Unlike a lot of other cartoons, Rick & Morty doesn't hit the reset button between episodes. Like any television show, character growth can take time, but it is definitely there. Most fans realized just how far Rick & Morty would go in the season one episode "Rick Potion #9". At the end of the episode, Rick and Morty are the only survivors of a Cronenberg-esque apocalypse, and move to an Earth where they had recently died assuming new lives. While this ending allowed the show to maintain the superficial elements of its status quo, it had a dramatic effect on Morty. Forced to confront his mortality and the consequences of his own actions, Morty borders on a mental breakdown and grows considerably as a result. When people die or are changed, they stay that way in Rick & Morty.

This continuity also builds stakes and tension between episodes. Beth and Jerry's mediocre marriage is a genuine concern for fans, because it's always possible that it might not last. Their problems aren't just a punchline, but a mounting source of concern. It's easy to conceive of a future episode of Rick & Morty in which they split up, and that dramatically changing the status quo of the show. The second season two episode "Mortynight Run" even acknowledges this possibility. When Jerry is left at an inter-dimensional daycare, he runs into Paul Fleischman, who tells Jerry that in some realities Beth leaves him to remarry. This commitment and acknowledgement to change and growth makes for stories that feel important. Rick & Morty isn't just arriving to deliver jokes and action once every week, but to keep building a narrative.

Creativity Over Constructs

Events like turning everyone on Earth into a Cronenberg-ian monster, or abandoning Jerry at an enormous daycare, show just how willing Harmon and Roiland are to pursue any idea in Rick & Morty. Given the pilot episode and basic premise for Rick and Morty, it would have been easy for the show to follow a time-tested pattern week in and week out. Rick and Morty would go on an adventure and leave the rest of the family to pursue a B-story. But even in the first season, the show drifted from this pattern regularly. Summer goes on an adventure with Rick in Morty's stead in both "Raising Gazorpazorp" and "Something Ricked This Way Comes". That has continued to become more prominent in the second season. The first episode "A Rickle in Time" places Rick, Morty, and Summer together at the story's center, and "Mortynight Run" begins with Jerry joining them in the back of the spaceship with no explanation required.
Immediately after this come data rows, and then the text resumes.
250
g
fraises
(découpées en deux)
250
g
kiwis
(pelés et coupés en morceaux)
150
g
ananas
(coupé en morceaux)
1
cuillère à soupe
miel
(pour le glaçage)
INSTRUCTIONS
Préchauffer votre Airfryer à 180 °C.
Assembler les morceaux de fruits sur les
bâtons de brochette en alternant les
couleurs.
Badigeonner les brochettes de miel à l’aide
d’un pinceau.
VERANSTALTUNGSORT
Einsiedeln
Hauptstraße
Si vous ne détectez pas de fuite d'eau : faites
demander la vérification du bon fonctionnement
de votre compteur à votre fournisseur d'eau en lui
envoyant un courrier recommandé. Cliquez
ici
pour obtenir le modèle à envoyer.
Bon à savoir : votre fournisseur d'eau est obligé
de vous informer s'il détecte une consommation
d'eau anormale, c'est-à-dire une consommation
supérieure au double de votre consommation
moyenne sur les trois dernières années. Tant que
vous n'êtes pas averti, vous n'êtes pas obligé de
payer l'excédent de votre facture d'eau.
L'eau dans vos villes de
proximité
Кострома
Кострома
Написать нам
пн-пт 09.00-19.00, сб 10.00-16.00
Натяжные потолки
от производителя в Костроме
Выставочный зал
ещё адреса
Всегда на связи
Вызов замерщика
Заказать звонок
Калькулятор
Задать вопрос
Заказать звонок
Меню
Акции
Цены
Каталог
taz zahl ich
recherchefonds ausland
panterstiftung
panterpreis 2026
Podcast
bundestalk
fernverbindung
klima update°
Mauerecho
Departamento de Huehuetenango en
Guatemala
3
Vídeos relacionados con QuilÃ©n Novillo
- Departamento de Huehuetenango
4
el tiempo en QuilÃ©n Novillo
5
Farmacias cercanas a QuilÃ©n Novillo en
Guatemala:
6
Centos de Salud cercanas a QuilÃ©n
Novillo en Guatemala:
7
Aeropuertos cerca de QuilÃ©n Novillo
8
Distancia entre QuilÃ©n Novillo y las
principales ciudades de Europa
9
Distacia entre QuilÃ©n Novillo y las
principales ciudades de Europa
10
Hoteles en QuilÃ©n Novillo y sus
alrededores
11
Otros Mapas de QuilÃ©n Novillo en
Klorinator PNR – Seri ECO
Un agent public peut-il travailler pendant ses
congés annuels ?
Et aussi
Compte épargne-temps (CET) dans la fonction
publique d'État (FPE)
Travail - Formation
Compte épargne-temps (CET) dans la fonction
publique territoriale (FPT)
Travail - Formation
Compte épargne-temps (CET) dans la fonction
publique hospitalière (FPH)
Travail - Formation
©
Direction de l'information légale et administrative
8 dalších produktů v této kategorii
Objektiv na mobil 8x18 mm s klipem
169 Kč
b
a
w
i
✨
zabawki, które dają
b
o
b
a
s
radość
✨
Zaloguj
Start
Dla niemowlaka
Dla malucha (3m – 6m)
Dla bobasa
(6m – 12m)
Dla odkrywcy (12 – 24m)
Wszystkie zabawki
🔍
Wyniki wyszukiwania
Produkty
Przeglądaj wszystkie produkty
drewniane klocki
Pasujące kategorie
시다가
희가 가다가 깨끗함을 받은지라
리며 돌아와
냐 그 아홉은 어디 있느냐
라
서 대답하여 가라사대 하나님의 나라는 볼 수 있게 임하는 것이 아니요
This goes far beyond character pairings and A- and B-plots, though. Harmon's experimentation with form in Community is regularly evidenced in Rick & Morty as well. Just take a look at "A Rickle in Time". The episode centers on alternate timeline splitting, shown by static breaks in the television screen as each new break is shown in tandem. Not only does the episode manage to coherently show up to 64 unique timelines simultaneously, but it does so in a way that informs both character and meaning. Humor, action, and meaning can all be found in an episode that continues to add new "screens", in a truly unique presentation. Ideas always come first in Rick & Morty, and Harmon and Roiland are more than willing to experiment and pursue even the wildest ones.

The Perfect Madness of Rick & Morty

These are just a few of the key elements that make Rick & Morty one of the best shows on television. There is so much that appears to be contradictory or unconnected, but it works. Rick & Morty is filled with big, sci-fi concepts, but it is entirely driven by characters. It maintains its own continuity, but makes each episode work on its own. It fits comfortably into a half-hour time slot, but explores whatever ideas and concepts it pleases. It's all part of a bizarre chemistry that makes the whole transcend the individual parts.

And as good as Rick & Morty is right now, it still has a long way to go. "Auto Erotic Assimilation", this week's episode, manages to snag the title of "best episode yet" once again.